Casi nadie discute que la actividad económica tiene externalidades o impactos negativos. Sea por su contribución, a través de emisiones contaminantes, a un cambio climático causante de episodios de clima extremos en todo el mundo. O, como explica con otro ejemplo Kees Vendrik, economista jefe de Triodos Bank, por los recientes movimientos sísmicos en Groninga (Holanda), vinculados a una lucrativa explotación de gas natural en la zona. Según el economista, ahora no se trata solo de saber, sino de actuar y propone medidas desde la banca hacia otra economía.
La siguiente columna de opinión apareció el 5 de febrero en Het Financieele Dagblad.
Debe ser muy duro vivir en una casa con grietas en la provincia de Groninga, sabiendo que cualquier día puede haber un nuevo movimiento sísmico. El miedo se le mete a uno hasta los tuétanos. El daño financiero, además, tampoco es pequeño, como el coste de las reparaciones (más o menos profundas) y la pérdida de valor de tu propiedad. Poco a poco, con cuentagotas, va saliendo a la luz el alto precio de esta desgracia: la cuenta sin pagar de la extracción de gas va a alcanzar los miles de millones.
Un claro ejemplo de qué es una externalidad
Groninga se ha convertido, en contra de su voluntad, en un ejemplo perfecto de lo que los economistas llaman eufemísticamente externalidades, expresión con la que se hace referencia a las consecuencias de las actividades económicas no incluidas en el cálculo de los precios. En nuestra economía los hay a raudales. Hay efectos externos positivos, como el uso gratuito de conocimiento e información, pero cada vez en mayor medida, el problema lo constituyen los efectos negativos.
El consumo y la producción tienen muchas veces efectos negativos en nuestro entorno, la ecología o la sociedad, sin que eso se refleje en los precios. Pensemos por ejemplo en el cambio climático por emisión de CO2, la deforestación a causa de la producción de aceite de palma, pantalones vaqueros de última moda tejidos por obreros con salarios que no alcanzan para vivir, contaminación de tierras de cultivo por vertido de estiércol o trabajadores precarios sin seguro. Los costes ocultos que conlleva todo esto se suelen liquidar con cargo al erario público, el futuro o el extranjero.

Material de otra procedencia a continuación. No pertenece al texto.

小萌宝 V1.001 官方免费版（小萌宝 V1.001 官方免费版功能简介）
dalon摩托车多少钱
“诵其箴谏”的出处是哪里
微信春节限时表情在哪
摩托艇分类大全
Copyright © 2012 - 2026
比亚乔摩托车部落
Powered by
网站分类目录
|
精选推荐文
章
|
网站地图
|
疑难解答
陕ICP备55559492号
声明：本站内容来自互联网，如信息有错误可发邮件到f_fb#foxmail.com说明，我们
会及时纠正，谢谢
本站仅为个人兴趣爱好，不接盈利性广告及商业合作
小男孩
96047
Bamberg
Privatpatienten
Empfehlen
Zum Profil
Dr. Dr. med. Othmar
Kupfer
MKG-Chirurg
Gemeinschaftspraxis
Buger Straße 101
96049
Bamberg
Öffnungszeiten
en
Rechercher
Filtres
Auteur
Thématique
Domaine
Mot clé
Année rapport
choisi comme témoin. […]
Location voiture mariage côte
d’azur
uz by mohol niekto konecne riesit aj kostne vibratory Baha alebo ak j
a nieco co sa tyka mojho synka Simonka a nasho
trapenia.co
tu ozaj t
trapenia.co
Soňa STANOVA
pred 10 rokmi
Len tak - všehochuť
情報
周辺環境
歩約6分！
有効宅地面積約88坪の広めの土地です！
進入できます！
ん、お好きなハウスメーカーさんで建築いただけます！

Muchos organismos públicos trabajan para poner fin a todos estos efectos externos. Pero la labor es ingente y el camino está muchas veces lleno de obstáculos como la presión del lobby de las grandes empresas contaminadoras, la falta de voluntad política y el poder limitado de las naciones en tiempos de globalización. Con el Acuerdo de París sobre cambio climático y la adopción internacional de los Objetivos de Desarrollo Sostenible en 2015, la comunidad internacional trata de plantarle cara a la extendida práctica de pasarle a otros la factura de las externalidades.
170.000 millones en financiación sostenible
Recientemente, un grupo de expertos liderado por Christian Thimann, directivo de la aseguradora AXA, presentó un interesantísimo informe sobre financiación sostenible encargado por la Comisión Europea. Para cumplir el Acuerdo de París y hacer realidad la necesaria revolución de la energía sostenible, hay que destinar como mínimo 170.000 millones anuales a la financiación sostenible en Europa.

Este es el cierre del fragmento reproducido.